The first 5 parts of the question are straightforward and left to the reader.

  1. Simulate 500 observations from an AR(1) process with parameter values (alpha in {0.1, 0.5, 0.9, 0.99}).
  2. Repeat for MA processes of different orders. There is no restriction on the coefficients of the latter for stationarity, unlike the AR process.
  3. Sample from an ARCH(1) process with Gaussian innovations and an ARCH(1) process with Student-(t) innovations with df=4. Look at the correlogram of the absolute residuals and the squared residuals.
  4. The dataset EuStockMarkets contains the daily closing prices of major European stock indices. Type ?EuStockMarkets for more details and plot(EuStockMarkets) to plot the four series (DAX, SMI, CAC and FTSE).Use plot(ftse <- EuStockMarkets[,'FTSE']) to plot the FTSE series and plot(100*diff(log(ftse))) to plot its daily log return. Play with the ARCH simulation functions to generate some similar processes.
  5. Simulate a white noise series with trend (t) and (cos(t)), of the form (X_t=M_t+S_t+Z_t), where (Z_t sim mathsf{N}(0,sigma^2)) for different values of (sigma^2). Analyze the log-periodogram and the (partial) correlograms. What happens if you forget to remove the trend?
  6. Do the same for multiplicative model with lognormal margins, with structure (X_t=M_tS_tZ_t).
  7. For steps 5 and 6, plot the series and test the assumptions that they are white noise using the Ljung-Box test.

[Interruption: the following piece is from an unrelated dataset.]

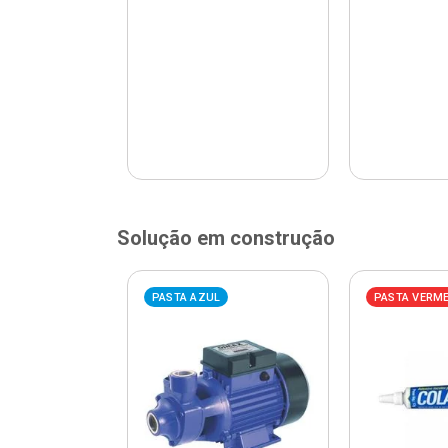
Solução em construção
ELHA
PASTA AZUL
PASTA VERM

Note you need to adjust the degrees of freedom when working with residuals from e.g. ARMA models.

1.7.4 Solutions 4: Mauna Loa Atmospheric CO2 Concentration

Time Series Analysis Solution Manual Pdf

  1. Load and plot the CO2 dataset from NOAA. Pay special attention to the format, missing values, the handling of string and the description. Use ?read.table for help, and look carefully at arguments file, sep, na.strings, skip and stringsAsFactors. From now on, we will work with the complete series (termed interpolated in the description).

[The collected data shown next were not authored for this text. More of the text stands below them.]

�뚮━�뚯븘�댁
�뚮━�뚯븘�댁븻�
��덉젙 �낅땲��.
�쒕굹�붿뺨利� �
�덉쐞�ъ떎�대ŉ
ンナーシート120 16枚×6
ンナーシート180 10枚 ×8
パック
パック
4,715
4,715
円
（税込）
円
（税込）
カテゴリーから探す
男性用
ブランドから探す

  2. Try removing the trend using a linear model. Plot the residuals against month of the year.
  3. Remove the trend and the periodicity with a Fourier basis (with period 12). Be sure to include both sin and cos terms together. Recall that the standard Wald tests for the coefficients is not valid in the presence of autocorrelation! You could also use poly or splines::bs to fit polynomials or splines to your series.
  4. Plot the lagged residuals. Are there evidence of correlation?

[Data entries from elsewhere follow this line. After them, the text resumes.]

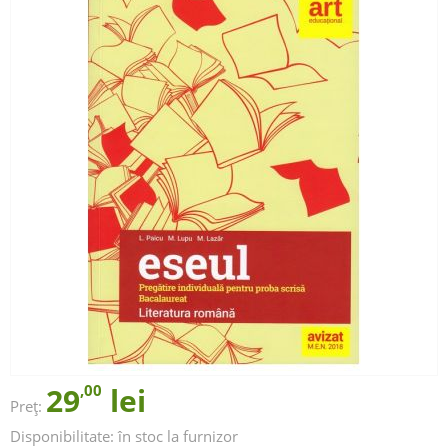
29
,00
lei
Preț:
Disponibilitate:
în stoc la furnizor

  5. Use the function filter to smooth the series using a 12 period moving average.
  6. Inspect the spectrum of the raw series and of the smoothed version.
  7. Inspect the spectrum of the detrended raw series.
  8. Test for stationarity of the deseasonalized and detrended residuals using the KPSS test viz. tseries::kpss.test.
  9. Use the decompose and the stl functions to obtain residuals.
  10. Plot the (partial) correlogram for both decomposition and compare them with the output of the linear model.